Only a rudimentary understanding of supply and demand is needed to see that limiting competition for state procurement only ensures that Floridians will get a smaller bang for their tax bucks. If there are fewer eligible bidders, projects will cost more, take longer to complete, and suffer from lower quality. Mandatory in‐state preferences will drive up the costs of all of Florida’s procurement, reducing the state’s capacity to meet its obligations without raising current tax rates or issuing more debt.
Residents may see some Florida companies winning contracts from the state, hiring workers, and generating local economic activity. And that may compel them to hail the in‐state preference program a success. But what will be less visible — but every bit as real — are the contracts denied numerous other companies because the state’s resources have been stretched and depleted to satisfy the in‐state preference rules.
Some companies may thrive, but the real value of Florida’s state budget — the products and services it can afford — will decline.
As individuals spending their own money, most Floridians seek to maximize value. That often means shopping for groceries at a national supermarket chain instead of the local bodega, or patronizing The Home Depot instead of the hardware store on Main Street, or visiting the Hair Cuttery instead of some chic salon in a fancy shopping center.
Shouldn’t Floridians expect the state to spend their tax dollars with a similar eye toward value? If not, would they also acquiesce to a law requiring they purchase only products and services from Florida?
The new in‐state procurement preferences favor the interests of Floridians as producers and service providers over their interests as consumer and taxpayers.

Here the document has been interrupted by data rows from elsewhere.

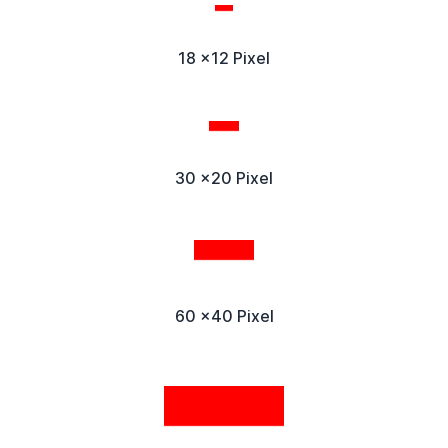
18 x12 Pixel
30 x20 Pixel
60 x40 Pixel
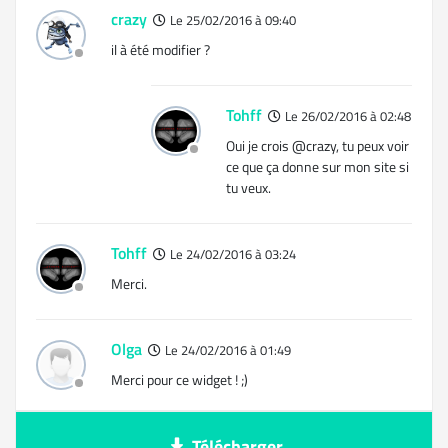
crazy
Le 25/02/2016 à 09:40
il à été modifier ?
Tohff
Le 26/02/2016 à 02:48
Oui je crois @crazy, tu peux voir
ce que ça donne sur mon site si
tu veux.
Tohff
Le 24/02/2016 à 03:24
Merci.
Olga
Le 24/02/2016 à 01:49
Merci pour ce widget ! ;)
Télécharger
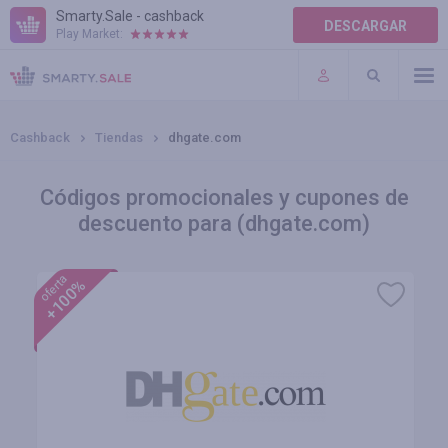
Smarty.Sale - cashback
DESCARGAR
Play Market:
AYUDA
TÉRMINOS DE USO
Cashback
Tiendas
dhgate.com
Códigos promocionales y cupones de
descuento para (dhgate.com)
oferta
+100%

That sort of intervention is unfair to nonproducers and opens the door wider to political favoritism and crony capitalism.
Beyond the moral case against in‐state preferences is the well‐established fact that widening the circle of people with whom we transact — including across state borders — brings lower prices, greater variety and better quality, and it allows consumers and businesses to reap the benefits of innovation, specialization, and economies of scale that larger markets afford.
Florida is not the first state to tilt its procurement process in favor of local companies. It is merely the latest to succumb to this populist economic mirage.